CITY OF EUCLID, OHIO, the Council for the City of Euclid, Ohio, Anthony J. Giunta, etc., David Lombardo, etc., Patrick Rocco, etc., Michael Kosmetos, William DeMora, Mark Jochum, George Carson, Nick Marino, Ted Theodore, Donald Malone, Joseph Farrell, Ed Sustarsic, etc., Defendants.

No. C83-4353.

United States District Court, N.D. Ohio, E.D.

August 15, 1984.

Ford L. Noble, Ford L. Noble & Associates, Cleveland, Ohio, for plaintiff.

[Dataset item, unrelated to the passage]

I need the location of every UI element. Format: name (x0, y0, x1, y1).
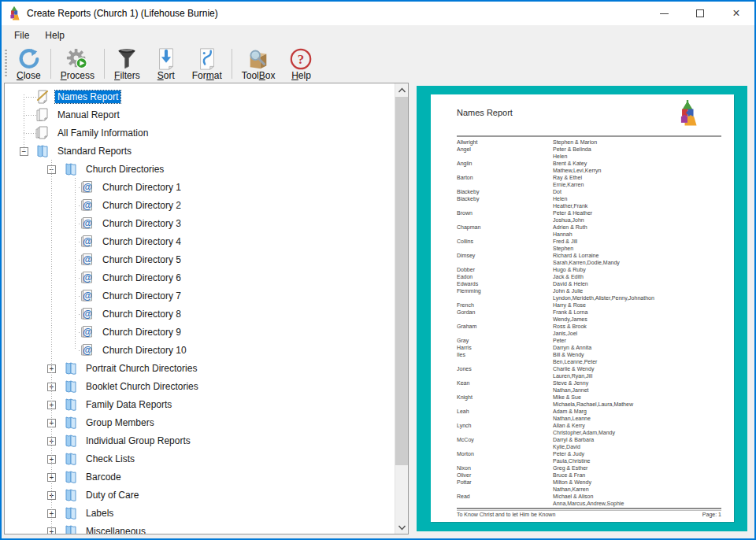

Henry B. Fischer, Asst. Director of Law, City of Euclid, Euclid, Ohio, for defendants.

 
MEMORANDUM OF OPINION AND ORDER

KRENZLER, District Judge.

Plaintiff commenced this action on October 26, 1984, alleging violations of 42 U.S.C. § 1983 for infringement of his First Amendment rights. Plaintiff seeks in part a declaratory judgment pursuant to 28 U.S.C. § 2201 that City of Euclid Ordinance 75-1982 unconstitutionally deprives him of freedom of speech, as well as an order enjoining defendant from enforcing said ordinance. Ordinance 75-1982 prohibits the display of political lawn signs within the city but allows political window graphics within an occupied residence. Defendants *260 filed an amended joint answer on November 28, 1983.

The Court maintains jurisdiction in this action under 28 U.S.C. §§ 1331 and 1343(3).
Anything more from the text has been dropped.